Assuming that the worker is an employee, however, they would accrue continuous employment for any week that they work while under an employment contract.
 
If they work under one zero-hours contract, which I assume is the case, continuity will likely run from the date of that contract, even if breaks occurred. 
 
There are instances when continuity would be broken – for example, if the employee went without working for a full week under any employment contract.
 
In this case, you could terminate their employment, wait for a week and then hire them on the new terms. But this is only really an option if the worker has not undertaken a year’s service as otherwise they could bring a claim for unfair dismissal.
 
If it is your understanding and intention that this worker is not an employee until they have entered into a permanent contract, you should confirm in the contract that their previous employment does not count, and act on that basis.
 
However, you should be mindful, particularly when it comes to statutory rights that have a qualifying period (such as unfair dismissal), that the employee may be able to argue that their continuous service dates back to the original zero-hours contract.
 
Esther Smith is a partner in Thomas Eggar‘s Employment Law Unit.
 
 
Adam Partington, a solicitor at Speechly Bircham
 
The term ‘continuous employment’ is used to describe the length of unbroken time that an ‘employee’ has worked.
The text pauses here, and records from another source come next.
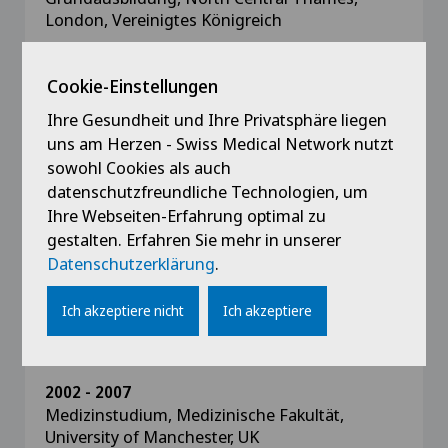
London, Vereinigtes Königreich
Cookie-Einstellungen
Ihre Gesundheit und Ihre Privatsphäre liegen
Ausbildung
uns am Herzen - Swiss Medical Network nutzt
sowohl Cookies als auch
2020 - 2023
datenschutzfreundliche Technologien, um
Dissertationsarbeit, Institut für Pathologie,
Ihre Webseiten-Erfahrung optimal zu
Universität Basel
gestalten. Erfahren Sie mehr in unserer
Datenschutzerklärung
.
2012
Master of Research (MRes) in
Ich akzeptiere nicht
Ich akzeptiere
Medizinwissenschaften, University of
Manchester, UK
2002 - 2007
Medizinstudium, Medizinische Fakultät,
University of Manchester, UK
The term ‘employee’ has a specific meaning in law, however, and not everyone who performs work for another is necessarily one. They may, for example, be classified as a ‘worker’ or as being ‘self-employed’.
 
Therefore, in order to determine when the individual in question’s continuous employment began, it would be necessary to establish whether they were an ‘employee’ during the earlier period in which they worked for you under the zero hours/casual contract.
 
Whether an individual is an ‘employee’ under a contract of employment depends on a number of factors that have been identified by case law. A relevant factor is the obligation on an employer to offer work and the obligation on an individual to accept it.
 
The information that you have provided suggests that such an obligation did not exist under the zero hours/casual contract arrangement. But this factor is not the only basis on which to determine whether an employment relationship exists.
 
There are also other relevant factors to consider such as whether the individual was required to provide their service personally (or whether they could send someone as a substitute), and the extent to which you controlled them, for example in the way that they did the work.
 
You would need to take legal advice based on fuller details in order to get a better idea of where you stand in this respect.
 
If the individual is an employee under the previous casual arrangement, you would need to consider when their period of continuous employment began – it may not have been at the start of the zero hours contract if there were sufficient breaks (although I note you say that they undertook work for you most weeks). 
 
If the individual was not an employee under the previous casual arrangement, but they become one from the point at which you take them on permanently, broadly speaking, the period of continuous employment would begin the day on which the employee starts work under the permanent contract.
 
It is required by law that you provide them with a written statement of their terms of employment, which needs to include the date on which this employment began. This statement must be given to someone within two months of them commencing employment.
 
The date on which the period of continuous employment began is significant because it is used to determine whether certain rights have accrued. For example, a right to bring a claim for unfair dismissal normally requires one year’s continuous employment.
 
(Note, however, that from 6 April 2012, the qualifying service period will increase to two years, but this will only affect those who are employed on or after that date).
 

Adam Partington is a solicitor at Speechly Bircham LLP.